Troubleshoot Configuration Lock Errors
Problem
The script generates one of the following error messages:
configuration database locked by: root terminal p0 (pid 24113) on since 2025-07-11 11:48:06 PDT, idle 00:07:59
Users currently editing the configuration:
root terminal p1 (pid 24279) on since 2025-07-11 12:28:30 PDT
{master}[edit]
configuration database modified
Solution
Another user currently has a lock on the candidate configuration or has modified the candidate configuration but has not yet committed the configuration. Wait until the lock is released, and then execute the program.

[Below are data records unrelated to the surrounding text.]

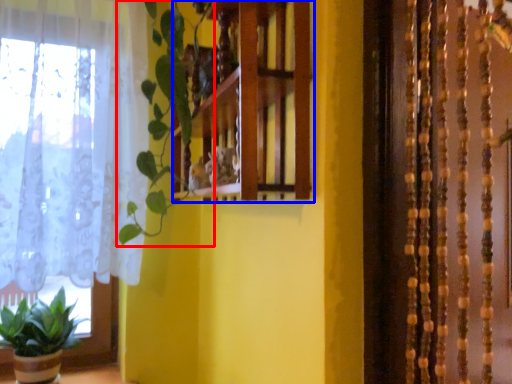 Question: Which of the following is the farthest to the observer, vegetation (highlighted by a red box) or shelf (highlighted by a blue box)?

Choices:
 (A) vegetation
 (B) shelf

Answer: (A) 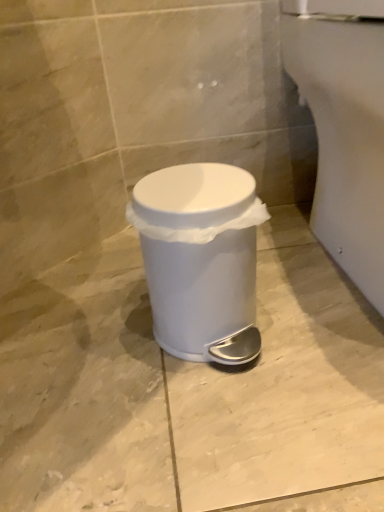 Question: Visually, is white glossy porcelain at lower right positioned to the left or to the right of white plastic waste container at center?

Choices:
 (A) left
 (B) right

Answer: (B)

Question: From the image's perspective, is white glossy porcelain at lower right above or below white plastic waste container at center?

Choices:
 (A) below
 (B) above

Answer: (B)

Question: Which is correct: white glossy porcelain at lower right is inside white plastic waste container at center, or outside of it?

Choices:
 (A) outside
 (B) inside

Answer: (A)

Question: From the image's perspective, is white plastic waste container at center located above or below white glossy porcelain at lower right?

Choices:
 (A) below
 (B) above

Answer: (A)

Question: In the image, is white plastic waste container at center positioned in front of or behind white glossy porcelain at lower right?

Choices:
 (A) behind
 (B) front

Answer: (A)

Question: Visually, is white plastic waste container at center positioned to the left or to the right of white glossy porcelain at lower right?

Choices:
 (A) left
 (B) right

Answer: (A)

Question: In terms of width, does white plastic waste container at center look wider or thinner when compared to white glossy porcelain at lower right?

Troubleshoot Configuration Syntax Errors
Problem
The script generates the following error message:
Configuration error: syntax error Configuration not committed.
Examine the result tree for additional information. In this case, the result tree shows the following error message:
<rpc-error>
<error-severity>
error
</error-severity>
<error-info>
<bad-element>
ftp2
</bad-element>
</error-info>
<error-message>
syntax error
</error-message>
</rpc-error>Solution
The <bad-element> tag
element indicates that the configuration statement is not valid. Correct
the configuration hierarchy and run the script. In this example error,
the user entered the tag <ftp2> instead
of <ftp>. Since that is not an acceptable
element in the configuration, the NETCONF server returns an error.